WORK TASK — Every line below that holds the word "cours" must be listed.

Collected data:
--- START ---
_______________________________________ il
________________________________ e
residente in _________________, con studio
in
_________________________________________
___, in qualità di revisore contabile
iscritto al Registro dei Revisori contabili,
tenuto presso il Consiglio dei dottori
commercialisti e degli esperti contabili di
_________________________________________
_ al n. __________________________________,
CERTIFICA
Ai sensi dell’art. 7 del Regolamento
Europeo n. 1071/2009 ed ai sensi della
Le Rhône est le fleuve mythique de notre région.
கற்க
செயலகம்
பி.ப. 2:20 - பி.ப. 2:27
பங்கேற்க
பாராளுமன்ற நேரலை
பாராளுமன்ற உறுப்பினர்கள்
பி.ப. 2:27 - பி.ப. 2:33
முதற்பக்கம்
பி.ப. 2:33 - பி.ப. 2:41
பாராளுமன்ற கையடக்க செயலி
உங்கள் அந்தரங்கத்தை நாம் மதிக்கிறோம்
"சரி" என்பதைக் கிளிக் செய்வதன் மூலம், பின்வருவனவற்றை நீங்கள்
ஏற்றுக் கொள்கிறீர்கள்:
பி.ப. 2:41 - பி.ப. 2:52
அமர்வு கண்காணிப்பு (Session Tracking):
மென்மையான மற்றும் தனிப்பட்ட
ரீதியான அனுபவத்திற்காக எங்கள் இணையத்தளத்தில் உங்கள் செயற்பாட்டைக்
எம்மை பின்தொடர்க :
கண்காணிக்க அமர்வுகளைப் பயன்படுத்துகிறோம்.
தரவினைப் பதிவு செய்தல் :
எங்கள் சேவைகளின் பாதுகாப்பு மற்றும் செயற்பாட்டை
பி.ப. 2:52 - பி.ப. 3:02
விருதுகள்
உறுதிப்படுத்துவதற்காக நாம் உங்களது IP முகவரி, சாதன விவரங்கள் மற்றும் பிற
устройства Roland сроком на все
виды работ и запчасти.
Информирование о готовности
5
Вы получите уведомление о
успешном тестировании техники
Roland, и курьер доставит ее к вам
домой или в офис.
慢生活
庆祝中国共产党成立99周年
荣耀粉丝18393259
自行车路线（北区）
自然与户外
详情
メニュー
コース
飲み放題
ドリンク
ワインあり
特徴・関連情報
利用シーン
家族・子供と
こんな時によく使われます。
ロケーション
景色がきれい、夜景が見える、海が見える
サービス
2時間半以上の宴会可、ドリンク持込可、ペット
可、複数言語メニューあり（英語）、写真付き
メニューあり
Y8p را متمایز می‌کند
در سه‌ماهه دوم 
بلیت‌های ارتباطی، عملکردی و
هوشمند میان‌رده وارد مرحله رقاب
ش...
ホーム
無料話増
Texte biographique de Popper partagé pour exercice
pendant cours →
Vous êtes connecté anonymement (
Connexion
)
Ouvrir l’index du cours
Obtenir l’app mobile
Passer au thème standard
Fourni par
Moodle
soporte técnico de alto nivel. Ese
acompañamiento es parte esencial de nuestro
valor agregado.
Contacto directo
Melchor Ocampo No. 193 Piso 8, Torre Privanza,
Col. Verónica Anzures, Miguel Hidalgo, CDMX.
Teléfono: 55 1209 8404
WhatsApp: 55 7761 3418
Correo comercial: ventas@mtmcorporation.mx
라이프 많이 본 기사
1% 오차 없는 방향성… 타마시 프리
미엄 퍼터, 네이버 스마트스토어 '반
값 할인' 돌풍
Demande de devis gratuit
--- END ---
RESPONSE AREA —
pendant cours →
Ouvrir l’index du cours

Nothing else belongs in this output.